I have an application that consists of two processes (let's call them A and B), connected to each other through Unix domain sockets. Most of the time it works fine, but some users report the following behavior:
- A sends a request to B. This works. A now starts reading the reply from B.
- B sends a reply to A. The corresponding write() call returns an EPIPE error, and as a result B close() the socket. However, A did not close() the socket, nor did it crash.
- A's read() call returns 0, indicating end-of-file. A thinks that B prematurely closed the connection.
Users have also reported variations of this behavior, e.g.:
- A sends a request to B. This works partially, but before the entire request is sent A's write() call returns EPIPE, and as a result A close() the socket. However B did not close() the socket, nor did it crash.
- B reads a partial request and then suddenly gets an EOF.
The problem is I cannot reproduce this behavior locally at all. I've tried OS X and Linux.
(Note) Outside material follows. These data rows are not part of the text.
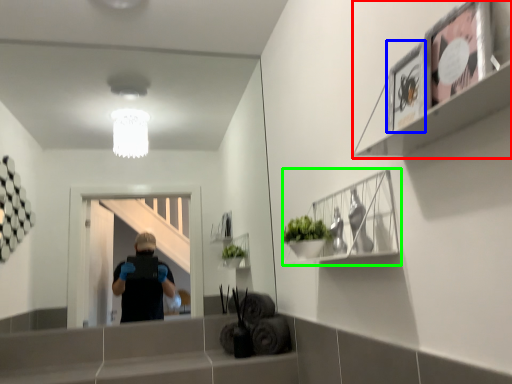 Question: Considering the real-world distances, which object is closest to shelf (highlighted by a red box)? picture frame (highlighted by a blue box) or cabinet (highlighted by a green box).

Choices:
 (A) picture frame
 (B) cabinet

Answer: (A) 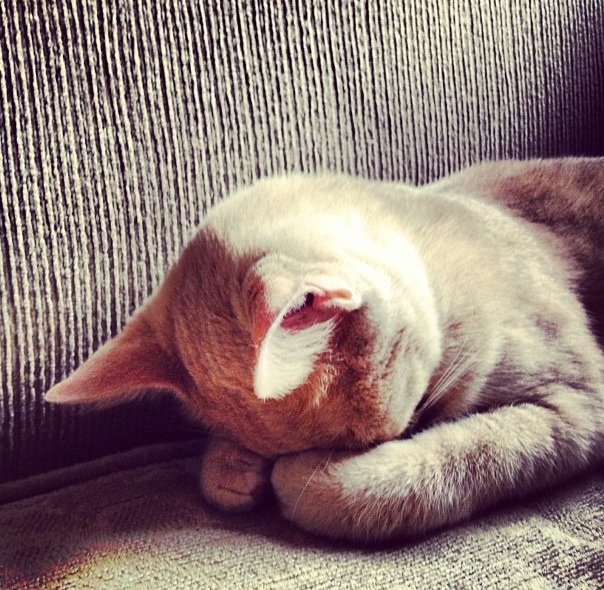 You are a GUI agent. You are given a task and a screenshot of the screen. Output one action in this format:
    pyautogui.click(x=<x>, y=<y>)
    Task: Click on the couch back
    
    Given the screenshot: What is the action you would take?
    pyautogui.click(x=176, y=132) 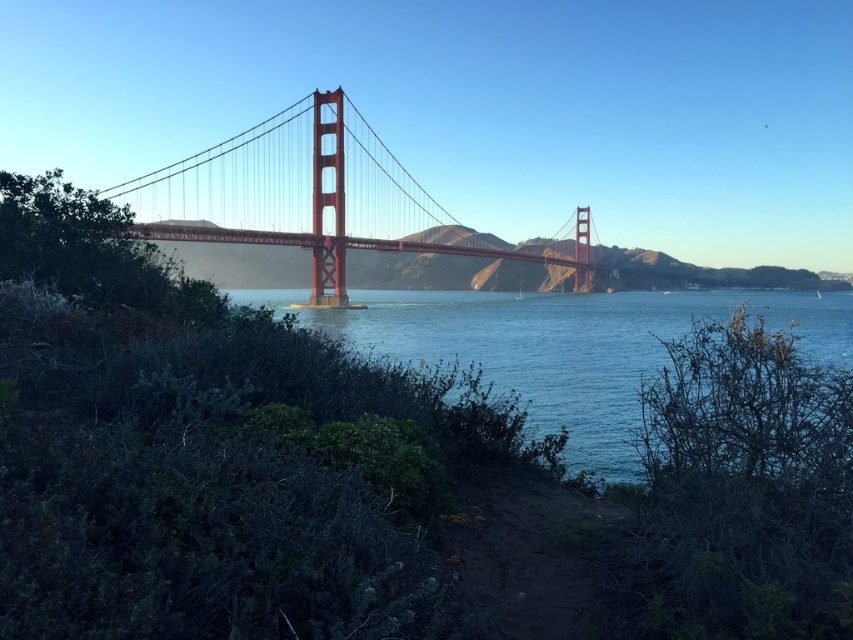 You are a photographer planning to capture the Golden Gate Bridge and the surrounding area. You want to ensure that the blue water at center and the metallic red suspension bridge at center are both visible in your shot. Based on their widths, which object should you prioritize framing first to ensure it fits within the composition?

The blue water at center is wider than the metallic red suspension bridge at center, so you should prioritize framing the blue water at center first to ensure it fits within the composition.

Where is the blue water at center located in the image?

The blue water at center is located at point coordinates of approximately 0.542 on the x axis and 0.665 on the y axis. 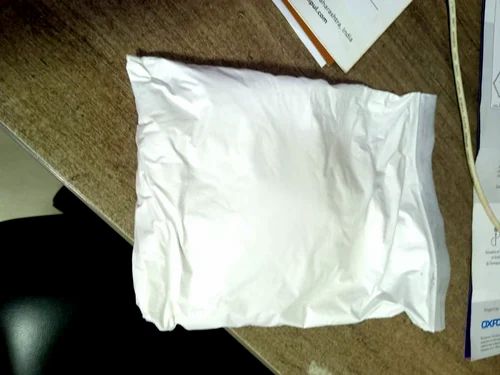 This screenshot has width=500, height=375. In order to click on office chair in this screenshot , I will do `click(87, 297)`. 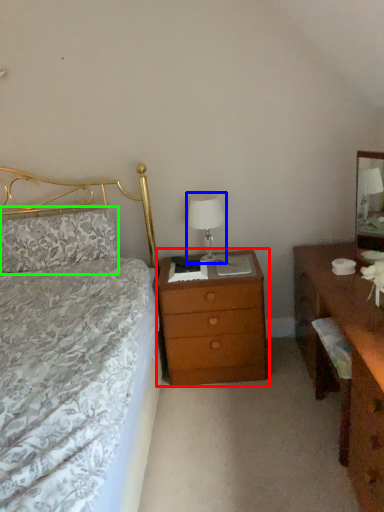 Question: Considering the real-world distances, which object is closest to nightstand (highlighted by a red box)? bedside lamp (highlighted by a blue box) or pillow (highlighted by a green box).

The users are on a variety of systems, mostly OS X and Linux.
Things that I've already tried and considered:
- Double close() bugs (close() is called twice on the same file descriptor): probably not as that would result in EBADF errors, but I haven't seen them.
- Increasing the maximum file descriptor limit. One user reported that this worked for him, the rest reported that it did not.
What else can possibly cause behavior like this? I know for certain that neither A nor B close() the socket prematurely, and I know for certain that neither of them have crashed because both A and B were able to report the error. It is as if the kernel suddenly decided to pull the plug from the socket for some reason.